Kolloquium
Mittwoch, den 04.02.2026, um 14:15 Uhr trägt Florian Seitz (Uni Basel) bei uns im Seminarraum (03-013), in Präsenz vor.
Title: From Similarity to Rules and Back Again: Unifying Principles of Generalization and Inference
Abstract: Human inference relies on the ability to generalize beyond observed information. Theories of cognition often distinguish between similarity-based processes, which extrapolate from stored exemplars, and rule-based processes, which apply abstracted principles, treating them as competing explanations of inference. In this talk, I challenge this sharp division. First, I introduce similarity-based and rule-based generalization as core processes underlying categorization, judgment, and inference more generally. I then revisit the category variability effect, commonly interpreted as evidence against similarity-based accounts, and show how a novel model using an alternative similarity measure can capture this effect—provided the effect itself proves to be empirically reliable. Next, I address the broader challenge of distinguishing similarity-based from rule-based processes.

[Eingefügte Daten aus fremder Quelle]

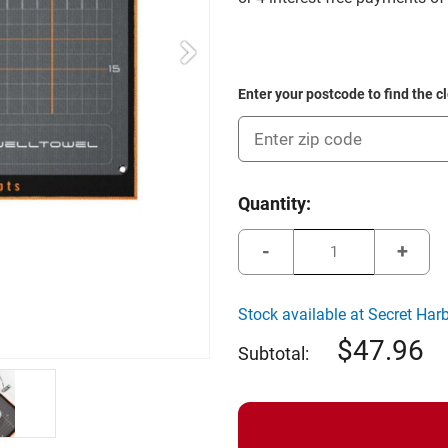
Enter your postcode to find the c
Current
Quantity:
Stock:
Decrease
Incre
Quantity
Quant
of
of
Wellputt
Wellpu
Welltowel
Wellt
Stock available at Secret Har
47.96
Subtotal: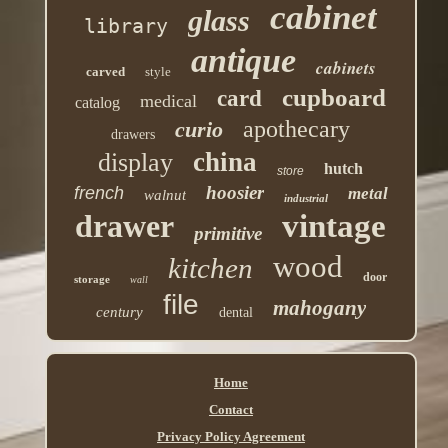
cabinet
glass
library
antique
cabinets
carved
style
cupboard
card
medical
catalog
apothecary
curio
drawers
china
display
hutch
store
hoosier
french
metal
walnut
industrial
drawer
vintage
primitive
wood
kitchen
door
storage
wall
file
mahogany
century
dental
Home
Contact
Privacy Policy Agreement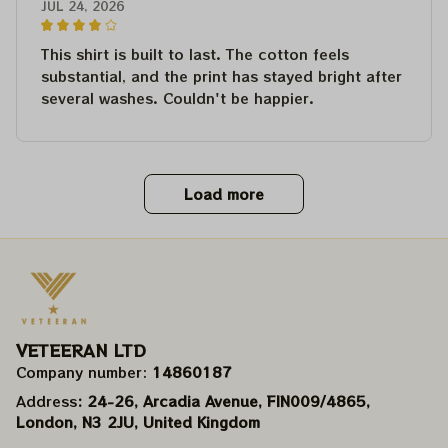
JUL 24, 2026
This shirt is built to last. The cotton feels
substantial, and the print has stayed bright after
several washes. Couldn't be happier.
Load more
VETEERAN LTD
Company number: 
14860187
Address
: 24-26, Arcadia Avenue, FIN009/​4865, 
London, N3 2JU, United Kingdom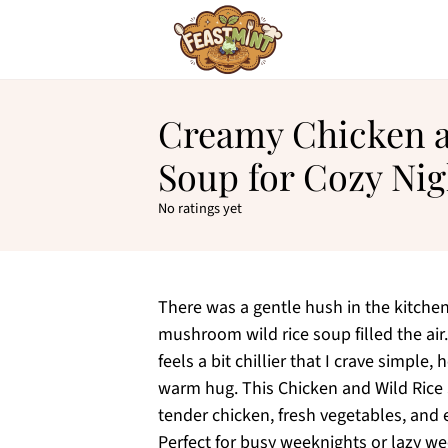
Creamy Chicken a
Soup for Cozy Nig
No ratings yet
There was a gentle hush in the kitche
mushroom wild rice soup filled the ai
feels a bit chillier that I crave simple,
warm hug. This Chicken and Wild Rice S
tender chicken, fresh vegetables, and
Perfect for busy weeknights or lazy wee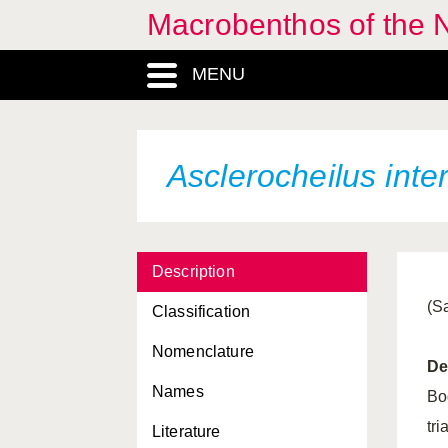
Macrobenthos of the N
Aphropharynx
heterochaeta
MENU
Apistobranchus tenuis
Apistobranchus tullbergi
Apomatus similis
Asclerocheilus int
Arenicola marina
Arenicolides ecaudata
Description
Arenotrocha minuta
(S
Classification
Aricidea albatrossae
Nomenclature
Aricidea catherinae
De
Names
Aricidea cerrutii
Bo
tr
Literature
Aricidea minuta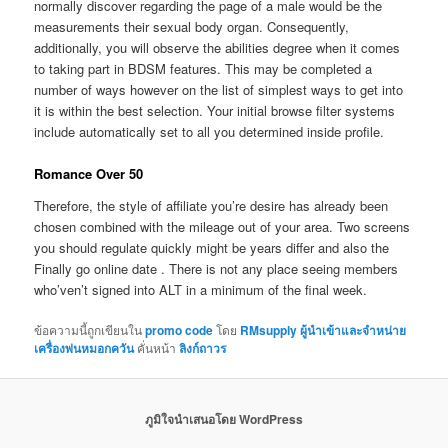
normally discover regarding the page of a male would be the
measurements their sexual body organ. Consequently,
additionally, you will observe the abilities degree when it comes
to taking part in BDSM features. This may be completed a
number of ways however on the list of simplest ways to get into
it is within the best selection. Your initial browse filter systems
include automatically set to all you determined inside profile.
Romance Over 50
Therefore, the style of affiliate you’re desire has already been
chosen combined with the mileage out of your area. Two screens
you should regulate quickly might be years differ and also the
Finally go online date . There is not any place seeing members
who’ven’t signed into ALT in a minimum of the final week.
ข้อความนี้ถูกเขียนใน
promo code
โดย
RMsupply ผู้นำเข้าและจำหน่าย
เครื่องพ่นหมอกควัน
คั่นหน้า
ลิงก์ถาวร
ภูมิใจนำเสนอโดย WordPress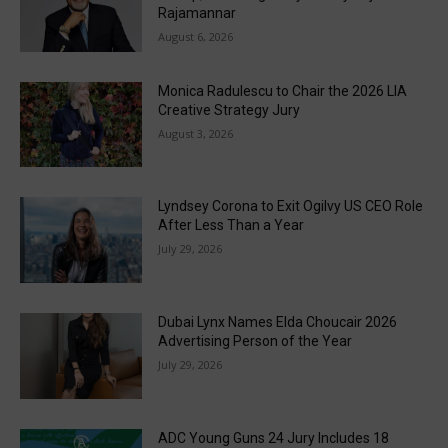
Rajamannar
August 6, 2026
Monica Radulescu to Chair the 2026 LIA
Creative Strategy Jury
August 3, 2026
Lyndsey Corona to Exit Ogilvy US CEO Role
After Less Than a Year
July 29, 2026
Dubai Lynx Names Elda Choucair 2026
Advertising Person of the Year
July 29, 2026
ADC Young Guns 24 Jury Includes 18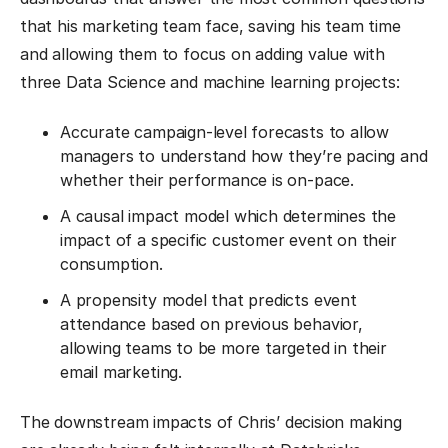
that his marketing team face, saving his team time
and allowing them to focus on adding value with
three Data Science and machine learning projects:
Accurate campaign-level forecasts to allow
managers to understand how they’re pacing and
whether their performance is on-pace.
A causal impact model which determines the
impact of a specific customer event on their
consumption.
A propensity model that predicts event
attendance based on previous behavior,
allowing teams to be more targeted in their
email marketing.
The downstream impacts of Chris’ decision making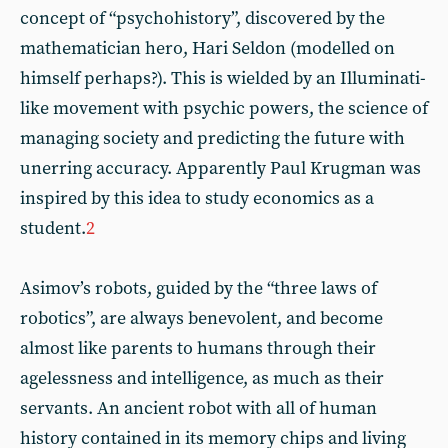
concept of “psychohistory”, discovered by the
mathematician hero, Hari Seldon (modelled on
himself perhaps?). This is wielded by an Illuminati-
like movement with psychic powers, the science of
managing society and predicting the future with
unerring accuracy. Apparently Paul Krugman was
inspired by this idea to study economics as a
student.
2
Asimov’s robots, guided by the “three laws of
robotics”, are always benevolent, and become
almost like parents to humans through their
agelessness and intelligence, as much as their
servants. An ancient robot with all of human
history contained in its memory chips and living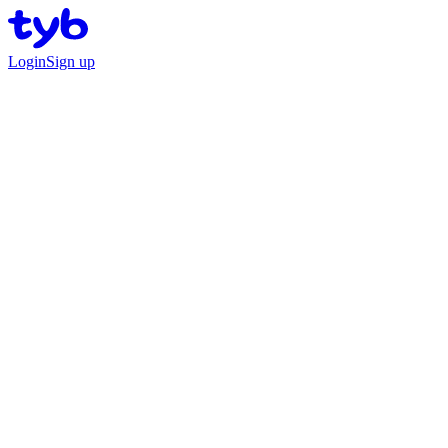
Login
Sign up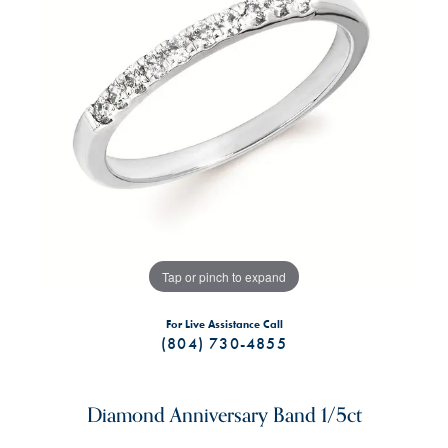
Tap or pinch to expand
For Live Assistance Call
(804) 730-4855
Diamond Anniversary Band 1/5ct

I present evidence from an eye-tracking study demonstrating that the inference process people rely on according to cognitive modeling is reflected in their eye movements. Finally, I introduce a new extrapolating exemplar model that reunites rule-like generalization patterns with similarity-based processing, offering a unified framework in which rule- and similarity-based behavior can emerge from shared principles rather than competing systems.